Articles récents \ DÉBATS \ Contributions Henri Bastos : «la santé des femmes se joue aussi au travail»

Le 22 novembre 2018 au ministère de la Transition Écologique et Solidaire, la branche française de Women Engage for a Common Future (WECF) France a fêté ses 10 ans d’existence au moment où nos avenirs s’assombrissent. Le travail de WECF fait le lien entre santé, et en particulier la santé des femmes et des plus vulnérables, et le changement climatique. WECF convoque le monde politique, les pouvoirs publics nationaux et internationaux pour les inciter à prendre les mesures nécessaires pour créer un environnement qui protège la santé humaine. Cet anniversaire a été l’occasion d’une journée de tables rondes avec de nombreux.ses intervenant.es de haut niveau, chercheur.ses, universitaires, représentant.es d’agences françaises européennes et internationales, élu.es. Il s’agissait de faire les constats et de dégager les voies d’action pour répondre aux enjeux vitaux qui se posent à notre humanité. Henri Bastos, adjoint au directeur de l’évaluation des risques en charge de la thématique Santé-Travail (Anses), a présenté les études réalisées sur les conditions de travail des femmes et l’impact sur leur santé, notamment par l’exposition à des substances dangereuses.

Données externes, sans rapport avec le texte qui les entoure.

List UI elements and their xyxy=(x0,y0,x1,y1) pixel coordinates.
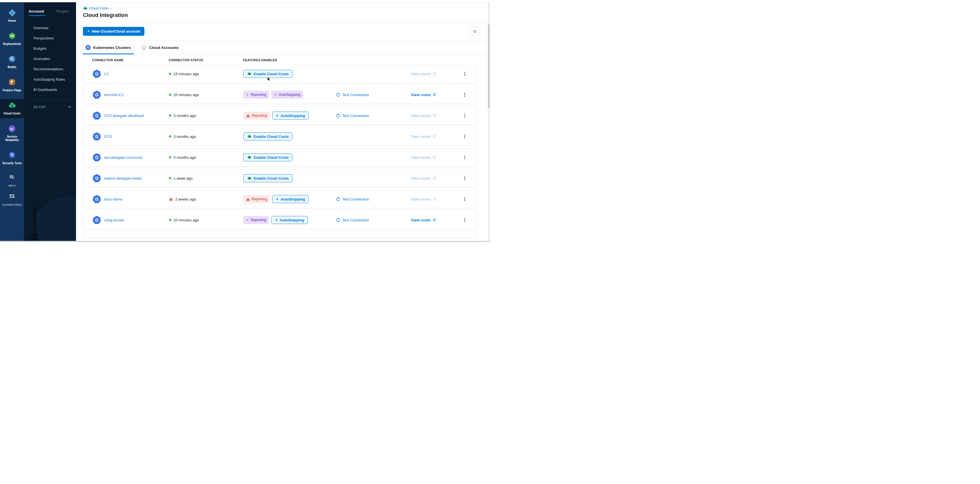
row-menu-cell xyxy=(459,153,470,161)
connector-name-cell: kateno-delegate-install xyxy=(92,174,169,183)
cloud-costs-icon: $ xyxy=(247,155,251,160)
enable-cloud-costs-button[interactable]: $Enable Cloud Costs xyxy=(243,174,293,182)
scrollbar-thumb[interactable] xyxy=(488,24,490,108)
rail-item-service-reliability[interactable]: Service Reliability xyxy=(0,122,24,145)
test-connection-link[interactable]: Test Connection xyxy=(336,113,369,118)
nav-item-overview[interactable]: Overview xyxy=(24,23,76,33)
table-header-row: CONNECTOR NAME CONNECTOR STATUS FEATURES… xyxy=(92,58,488,62)
kubernetes-icon xyxy=(92,111,101,120)
cloud-costs-icon: $ xyxy=(247,134,251,139)
scope-tab-project[interactable]: Project xyxy=(57,9,68,16)
table-row: cdng-cluster20 minutes ago✓Reporting+Aut… xyxy=(83,211,477,229)
connector-name-cell: test-K8s-CJ xyxy=(92,90,169,99)
rail-item-help[interactable]: ?HELP xyxy=(0,172,24,189)
connector-name-link[interactable]: lavi-delegate-connector xyxy=(104,155,143,160)
connector-name-cell: docs-demo xyxy=(92,195,169,204)
feature-badge-label: Reporting xyxy=(251,197,267,201)
nav-item-bi-dashboards[interactable]: BI Dashboards xyxy=(24,85,76,95)
row-menu-button[interactable] xyxy=(461,216,468,224)
test-connection-link[interactable]: Test Connection xyxy=(336,93,369,97)
rail-item-deployments[interactable]: Deployments xyxy=(0,29,24,49)
features-cell: $Enable Cloud Costs xyxy=(243,70,336,78)
external-link-icon xyxy=(433,197,436,201)
test-connection-link[interactable]: Test Connection xyxy=(336,197,369,201)
rail-item-feature-flags[interactable]: Feature Flags xyxy=(0,76,24,95)
cloud-costs-icon: $ xyxy=(8,102,16,109)
connector-name-link[interactable]: kateno-delegate-install xyxy=(104,176,142,181)
connector-name-link[interactable]: test-K8s-CJ xyxy=(104,93,124,97)
new-button-label: New Cluster/Cloud account xyxy=(92,29,140,34)
nav-item-budgets[interactable]: Budgets xyxy=(24,43,76,54)
add-autostopping-label: AutoStopping xyxy=(280,218,304,222)
row-menu-button[interactable] xyxy=(461,133,468,140)
rail-item-security-tests[interactable]: Security Tests xyxy=(0,149,24,168)
cloud-costs-nav-panel: AccountProject OverviewPerspectivesBudge… xyxy=(24,2,76,242)
enable-cloud-costs-button[interactable]: $Enable Cloud Costs xyxy=(243,70,293,78)
add-autostopping-label: AutoStopping xyxy=(280,113,305,118)
kubernetes-icon xyxy=(92,153,101,162)
row-menu-button[interactable] xyxy=(461,112,468,119)
feature-badge-label: Reporting xyxy=(251,113,267,118)
row-menu-button[interactable] xyxy=(461,153,468,161)
nav-item-perspectives[interactable]: Perspectives xyxy=(24,33,76,43)
rail-item-builds[interactable]: Builds xyxy=(0,53,24,72)
view-costs-link[interactable]: View costs xyxy=(411,218,436,222)
help-icon: ? xyxy=(8,174,16,182)
tab-kubernetes-clusters[interactable]: Kubernetes Clusters xyxy=(85,41,131,54)
nav-item-autostopping-rules[interactable]: AutoStopping Rules xyxy=(24,74,76,85)
status-time: 20 minutes ago xyxy=(173,93,199,97)
external-link-icon xyxy=(433,156,436,159)
view-costs-label: View costs xyxy=(411,197,431,201)
view-costs-cell: View costs xyxy=(411,93,459,97)
rail-item-home[interactable]: Home xyxy=(0,6,24,26)
view-costs-link: View costs xyxy=(411,197,436,201)
setup-section-toggle[interactable]: SETUP xyxy=(24,100,76,109)
connector-status-cell: 1 week ago xyxy=(169,176,243,181)
nav-item-anomalies[interactable]: Anomalies xyxy=(24,54,76,64)
add-autostopping-button[interactable]: +AutoStopping xyxy=(272,195,309,203)
status-time: 3 months ago xyxy=(173,113,196,118)
add-autostopping-button[interactable]: +AutoStopping xyxy=(271,216,308,224)
status-ok-dot xyxy=(169,94,171,96)
search-button[interactable] xyxy=(470,27,479,36)
row-menu-button[interactable] xyxy=(461,174,468,182)
nav-item-recommendations[interactable]: Recommendations xyxy=(24,64,76,74)
new-cluster-cloud-account-button[interactable]: + New Cluster/Cloud account xyxy=(83,27,144,36)
view-costs-link[interactable]: View costs xyxy=(411,93,436,97)
window-top-strip xyxy=(0,0,490,2)
external-link-icon xyxy=(433,176,436,180)
row-menu-button[interactable] xyxy=(461,91,468,98)
scope-tab-account[interactable]: Account xyxy=(29,9,44,16)
test-connection-link[interactable]: Test Connection xyxy=(336,218,369,222)
rail-item-dashboards[interactable]: DASHBOARDS xyxy=(0,191,24,209)
enable-cloud-costs-button[interactable]: $Enable Cloud Costs xyxy=(243,153,293,161)
connector-name-link[interactable]: docs-demo xyxy=(104,197,123,201)
connector-name-link[interactable]: cdng-cluster xyxy=(104,218,124,222)
breadcrumb-cloud-costs-link[interactable]: Cloud Costs xyxy=(89,6,109,10)
connector-name-link[interactable]: STO delegate dbothwell xyxy=(104,113,144,118)
tab-cloud-accounts[interactable]: Cloud Accounts xyxy=(141,41,179,54)
connector-status-cell: 20 minutes ago xyxy=(169,93,243,97)
rail-item-label: Feature Flags xyxy=(1,89,24,92)
add-autostopping-button[interactable]: +AutoStopping xyxy=(272,112,309,120)
plus-icon: + xyxy=(275,218,278,222)
kubernetes-icon xyxy=(92,90,101,99)
vertical-scrollbar[interactable] xyxy=(488,2,490,242)
warning-icon xyxy=(246,197,250,201)
security-tests-icon xyxy=(8,151,16,159)
kubernetes-icon xyxy=(85,45,91,50)
test-connection-label: Test Connection xyxy=(342,197,369,201)
rail-item-cloud-costs[interactable]: $Cloud Costs xyxy=(0,99,24,118)
enable-cloud-costs-label: Enable Cloud Costs xyxy=(254,72,289,76)
table-row: STO3 months ago$Enable Cloud CostsView c… xyxy=(83,127,477,145)
refresh-icon xyxy=(336,113,340,118)
row-menu-button[interactable] xyxy=(461,195,468,203)
row-menu-button[interactable] xyxy=(461,70,468,78)
connector-name-link[interactable]: STO xyxy=(104,134,112,139)
connector-name-link[interactable]: CJ xyxy=(104,72,109,76)
feature-badge-error-reporting: Reporting xyxy=(243,112,270,120)
rail-item-label: Security Tests xyxy=(1,161,24,165)
enable-cloud-costs-button[interactable]: $Enable Cloud Costs xyxy=(243,133,293,141)
refresh-icon xyxy=(336,93,340,97)
rail-item-label: Deployments xyxy=(1,42,24,46)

Selon l’enquête “Emploi“ de l’INSEE (Institut national de la statistique et des études économiques) au cours des 10 dernières années, le taux d’activité des femmes a fortement augmenté, sa progression étant près de 10 fois supérieure à celle des hommes.

La dernière enquête européenne sur les conditions de travail de la Fondation européenne pour l’amélioration des conditions de vie et de travail montre qu’en 10 ans, le taux d’emploi des femmes a progressé de 4 points pour atteindre 60%, taux qui reste cependant inférieur de 11 points à celui des hommes.

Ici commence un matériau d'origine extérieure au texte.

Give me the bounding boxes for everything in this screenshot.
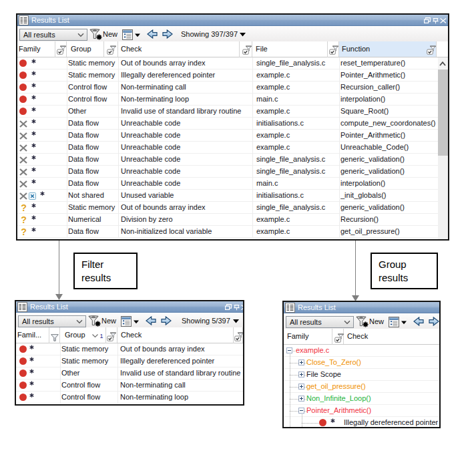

En parallèle, les inégalités entre les hommes et les femmes, déjà visibles en d’autres sphères, persistent dans l’emploi puisque les contrats à durée déterminée, l’intérim ou le temps partiel sont plus répandus chez les femmes.

Par ailleurs, la répartition des emplois selon le secteur d’activité varie fortement entre les femmes et les hommes et reste encore très genrée. Moins de 2% des femmes travaillent dans le secteur de l’agriculture, ou de la construction, contre respectivement 3,7% et 11% des hommes. À l’inverse, les femmes sont nettement plus représentées dans le secteur tertiaire notamment celui de l’administration publique, l’enseignement, la santé humaine et l’action sociale. Quelle que soit sa nature, la ségrégation professionnelle a des conséquences sur l’exposition professionnelle aux facteurs de risque et donc à leurs effets sur la santé.

Les principales expositions caractéristiques des femmes salariées en France

L’enquête “SUMER” pour Surveillance médicale des salarié.es aux risques professionnels, est une enquête qui permet de décrire les expositions des salariés aux principaux risques professionnels. Elle est réalisée par la Direction de l’animation, de la recherche, des études et des statistiques et par la Direction générale du travail via l’Inspection médicale du travail.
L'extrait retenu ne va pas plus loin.